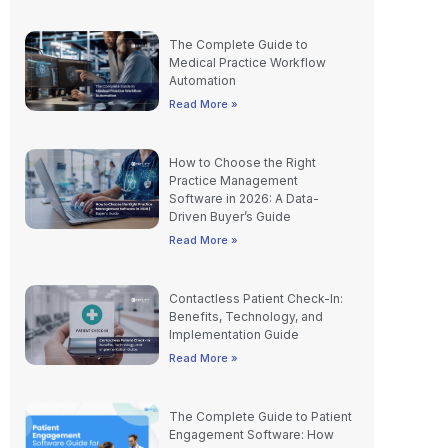
The Complete Guide to
Medical Practice Workflow
Automation
Read More »
How to Choose the Right
Practice Management
Software in 2026: A Data-
Driven Buyer’s Guide
Read More »
Contactless Patient Check-In:
Benefits, Technology, and
Implementation Guide
Read More »
The Complete Guide to Patient
Engagement Software: How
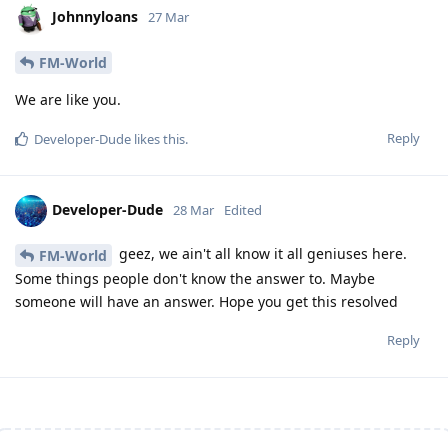
Johnnyloans
27 Mar
FM-World
We are like you.
Reply
Developer-Dude
likes this
.
Developer-Dude
28 Mar
Edited
geez, we ain't all know it all geniuses here.
FM-World
Some things people don't know the answer to. Maybe
someone will have an answer. Hope you get this resolved
Reply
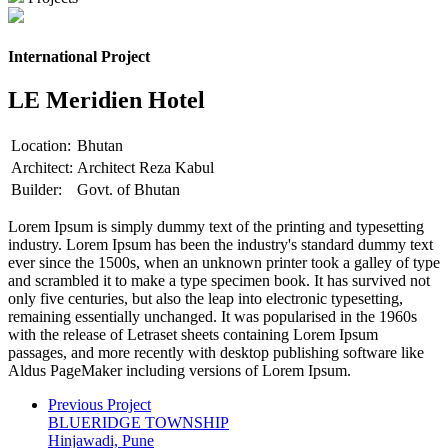
International Project
LE Meridien Hotel
Location:
Bhutan
Architect:
Architect Reza Kabul
Builder:
Govt. of Bhutan
Lorem Ipsum is simply dummy text of the printing and typesetting
industry. Lorem Ipsum has been the industry's standard dummy text
ever since the 1500s, when an unknown printer took a galley of type
and scrambled it to make a type specimen book. It has survived not
only five centuries, but also the leap into electronic typesetting,
remaining essentially unchanged. It was popularised in the 1960s
with the release of Letraset sheets containing Lorem Ipsum
passages, and more recently with desktop publishing software like
Aldus PageMaker including versions of Lorem Ipsum.
Previous Project
BLUERIDGE TOWNSHIP
Hinjawadi, Pune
#####
*What to work on*. Write the records above out again exactly, with no pictures in your copy.

*Solution to this task*.
The Complete Guide to
Medical Practice Workflow
Automation
Read More »
How to Choose the Right
Practice Management
Software in 2026: A Data-
Driven Buyer’s Guide
Read More »
Contactless Patient Check-In:
Benefits, Technology, and
Implementation Guide
Read More »
The Complete Guide to Patient
Engagement Software: How
Johnnyloans
27 Mar
FM-World
We are like you.
Reply
Developer-Dude
likes this
.
Developer-Dude
28 Mar
Edited
geez, we ain't all know it all geniuses here.
FM-World
Some things people don't know the answer to. Maybe
someone will have an answer. Hope you get this resolved
Reply
International Project
LE Meridien Hotel
Location:
Bhutan
Architect:
Architect Reza Kabul
Builder:
Govt. of Bhutan
Lorem Ipsum is simply dummy text of the printing and typesetting
industry. Lorem Ipsum has been the industry's standard dummy text
ever since the 1500s, when an unknown printer took a galley of type
and scrambled it to make a type specimen book. It has survived not
only five centuries, but also the leap into electronic typesetting,
remaining essentially unchanged. It was popularised in the 1960s
with the release of Letraset sheets containing Lorem Ipsum
passages, and more recently with desktop publishing software like
Aldus PageMaker including versions of Lorem Ipsum.
Previous Project
BLUERIDGE TOWNSHIP
Hinjawadi, Pune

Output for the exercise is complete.